[EXERCISE]
Once the line containing "pour chat d'intérieur" is found, retype it and each line after it through the last entry below, word for word, and nothing else.

[DATA SHOWN]
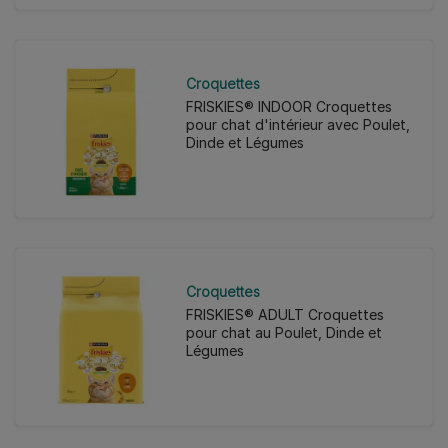
Croquettes
FRISKIES® INDOOR Croquettes
pour chat d'intérieur avec Poulet,
Dinde et Légumes
Croquettes
FRISKIES® ADULT Croquettes
pour chat au Poulet, Dinde et
Légumes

[ANSWER SPACE]
pour chat d'intérieur avec Poulet,
Dinde et Légumes
Croquettes
FRISKIES® ADULT Croquettes
pour chat au Poulet, Dinde et
Légumes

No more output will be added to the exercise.